Western blotting analyses

At 3 days after SCI, animals were re-anesthetized, and the spinal cords (4 mm centered around the lesion area) were rapidly removed and homogenized in lysis buffer (20 mM Tris-HCl [pH 8.0], 1 mM EDTA, 150 mM NaCl, 1% SDS, × 1/200 protease inhibitor cocktail [Nacalai Tesque], × 1/200 phosphatase inhibitor cocktail [Nacalai Tesque]). The supernatant was then dissolved in 4× Laemmli sample buffer, and sodium dodecyl sulfate-polyacrylamide gel electrophoresis was performed as previously described [25]. The membranes were then blocked for 1 h at room temperature with a blocking solution containing 5% BSA in TBS-T (20 mM Tris-HCl [pH 7.5], 150 mM NaCl, and 0.05% Tween-20) and incubated overnight at 4 °C with antibodies of TLR4 (1:2000; rabbit, Abcam), MyD88 (1:2000; rabbit, Abcam), NF-κB p65 (1:2000; rabbit, Santa Cruz Biotechnology), Hpx (1:2000; rabbit, Abcam), HO-1 (1:2000; rabbit, Assay Designs), Histone H3 (1:2000; rabbit, Cell Signaling), and β-actin (1:2000; mouse, Cell Signaling), diluted in a blocking solution. After washing with TBS-T, the membranes were incubated for 1 h at room temperature with horseradish peroxidase-conjugated anti-rabbit IgG (NA9340V; GE Healthcare, Bucks, UK). After washing with TBS-T, the membranes were reacted with Chemi-Lumi One Super (Nacalai Tesque) and detected by LAS-3000 (Fujifilm, Tokyo, Japan). The densitometric analysis of the Western blots (normalized to α-tubulin or Histone H3) was performed using the ImageJ software program (National Institutes of Health).

Enzyme-linked immunosorbent assay

Segments of the spinal cord (4 mm) were rapidly dissected after circulating blood was removed. These spinal cord samples were then homogenized in sodium phosphate buffer (20 mM, pH 7.2) and protease inhibitor cocktail (Nacalai Tesque). After centrifugation at 15,000 rpm for 20 min at 4 °C, the remaining supernatants were used for measurements with a quantitative sandwich enzyme immunoassay technique. We measured the sample concentration of mouse TNF-α using an enzyme-linked immunosorbent assay (ELISA kit) (R&D systems) according to the manufacturer’s instructions with a multimode plate reader (Ensight; PerkinElmer Japan Co., Ltd., Chiba, Japan) at wavelength of 450 nm.

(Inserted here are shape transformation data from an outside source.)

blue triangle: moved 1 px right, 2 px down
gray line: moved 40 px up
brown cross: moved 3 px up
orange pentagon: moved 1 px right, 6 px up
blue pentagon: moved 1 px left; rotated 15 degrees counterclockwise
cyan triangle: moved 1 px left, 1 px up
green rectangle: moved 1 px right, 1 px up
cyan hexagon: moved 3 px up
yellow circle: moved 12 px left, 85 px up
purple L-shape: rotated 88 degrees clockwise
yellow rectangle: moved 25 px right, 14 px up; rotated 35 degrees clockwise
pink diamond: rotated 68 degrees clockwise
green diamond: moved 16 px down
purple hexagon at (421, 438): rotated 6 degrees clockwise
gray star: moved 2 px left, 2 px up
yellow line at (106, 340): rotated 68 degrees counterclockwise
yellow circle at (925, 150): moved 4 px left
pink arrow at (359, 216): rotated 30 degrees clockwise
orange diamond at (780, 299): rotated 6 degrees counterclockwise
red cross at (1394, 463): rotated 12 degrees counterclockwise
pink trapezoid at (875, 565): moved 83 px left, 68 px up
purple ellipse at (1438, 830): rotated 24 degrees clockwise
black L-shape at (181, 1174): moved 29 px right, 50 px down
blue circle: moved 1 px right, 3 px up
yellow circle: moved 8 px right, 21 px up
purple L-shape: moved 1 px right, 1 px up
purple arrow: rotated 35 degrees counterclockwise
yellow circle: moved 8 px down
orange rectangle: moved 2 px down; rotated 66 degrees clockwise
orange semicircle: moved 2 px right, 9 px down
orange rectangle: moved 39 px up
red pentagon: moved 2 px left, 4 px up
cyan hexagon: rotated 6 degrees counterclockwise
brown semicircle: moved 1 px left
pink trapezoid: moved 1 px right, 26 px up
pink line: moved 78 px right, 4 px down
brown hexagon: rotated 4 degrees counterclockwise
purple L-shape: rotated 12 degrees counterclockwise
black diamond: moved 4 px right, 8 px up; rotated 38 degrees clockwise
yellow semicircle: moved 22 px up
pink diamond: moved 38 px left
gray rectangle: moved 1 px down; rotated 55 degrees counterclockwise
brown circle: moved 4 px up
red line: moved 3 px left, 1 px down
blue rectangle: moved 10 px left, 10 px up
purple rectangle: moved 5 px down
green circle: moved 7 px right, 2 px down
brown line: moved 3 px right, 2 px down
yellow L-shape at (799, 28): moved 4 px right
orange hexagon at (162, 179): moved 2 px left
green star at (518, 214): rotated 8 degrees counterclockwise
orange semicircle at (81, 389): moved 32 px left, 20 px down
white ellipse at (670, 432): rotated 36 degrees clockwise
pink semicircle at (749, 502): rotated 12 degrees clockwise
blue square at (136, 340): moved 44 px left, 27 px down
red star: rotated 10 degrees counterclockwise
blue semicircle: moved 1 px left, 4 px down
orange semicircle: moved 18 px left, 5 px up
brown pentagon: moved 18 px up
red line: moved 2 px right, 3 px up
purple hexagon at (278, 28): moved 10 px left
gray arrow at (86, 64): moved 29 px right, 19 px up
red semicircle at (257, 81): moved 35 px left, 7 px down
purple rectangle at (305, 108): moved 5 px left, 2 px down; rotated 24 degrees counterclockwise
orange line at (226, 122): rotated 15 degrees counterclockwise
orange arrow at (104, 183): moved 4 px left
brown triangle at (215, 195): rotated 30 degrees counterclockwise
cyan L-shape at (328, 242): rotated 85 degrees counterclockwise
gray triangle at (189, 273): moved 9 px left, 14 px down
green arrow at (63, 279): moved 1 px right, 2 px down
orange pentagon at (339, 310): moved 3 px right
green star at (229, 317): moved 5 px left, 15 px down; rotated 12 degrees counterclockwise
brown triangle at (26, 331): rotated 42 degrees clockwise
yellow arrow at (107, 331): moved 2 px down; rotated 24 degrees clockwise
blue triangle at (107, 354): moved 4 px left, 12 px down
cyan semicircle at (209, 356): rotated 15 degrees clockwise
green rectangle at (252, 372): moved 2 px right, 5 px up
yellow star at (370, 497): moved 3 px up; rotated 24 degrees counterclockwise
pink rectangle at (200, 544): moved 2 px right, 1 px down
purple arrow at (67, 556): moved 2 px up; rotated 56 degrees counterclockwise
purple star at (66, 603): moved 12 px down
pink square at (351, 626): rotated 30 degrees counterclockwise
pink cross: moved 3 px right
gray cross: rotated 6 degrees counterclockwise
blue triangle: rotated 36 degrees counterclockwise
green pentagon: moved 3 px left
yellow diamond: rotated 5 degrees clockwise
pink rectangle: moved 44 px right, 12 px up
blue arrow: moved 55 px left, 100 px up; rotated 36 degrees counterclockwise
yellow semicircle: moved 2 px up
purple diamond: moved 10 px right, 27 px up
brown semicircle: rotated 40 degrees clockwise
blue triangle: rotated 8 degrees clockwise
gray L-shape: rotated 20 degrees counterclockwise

Primary CD11b-positive cell culture and cell stimulation

Primary mixed glia cultures were prepared from pups on postnatal 3 day. Spinal cords were dissected and kept in ice-cold DMEM in 50 ml tube. Meninges, capillaries, and cerebellum were carefully removed, and the tissue was minced using a sterile scalpel. Digestion mix (7.5 ml [5 ml of 0.25% trypsin-EDTA; 2.5 ml of 1 mg/ml DNase I]) was added to the minced tissue (from six spinal cords) in 37 °C water bath for 10 min. FBS (2.5 ml) was added and centrifuged at 1000×g for 6 min; the pellet was re-suspended in complete media (DMEM; 10% FBS; 50 U/ml penicillin; 50 μg/ml streptomycin) and was filtered through 40 μm cell strainer. The cell suspension was seeded into poly-l-lysine-coated culture dish. Media was changed on in vitro day 5 to wash away unattached cells and media change was performed every 3 days thereafter, as previously described [26]. Magnetic sorting of CD11b-positive cells was performed using EasySep® Mouse CD11b-positive selection lit (STEM CELL Technologies, Canada) as per manufacturer’s instructions on in vitro day 14. The retained fractions were pooled and suspended in DMEM complete medium for downstream experiments. Cells were stimulated with 125 or 250 μM heme solution (Nacalai Tesque). After incubation for 30 min, cells were centrifuged at 1000×g for 5 min and the cell pellet was used for immunohistochemistry (IHC) analyses and mRNA extraction.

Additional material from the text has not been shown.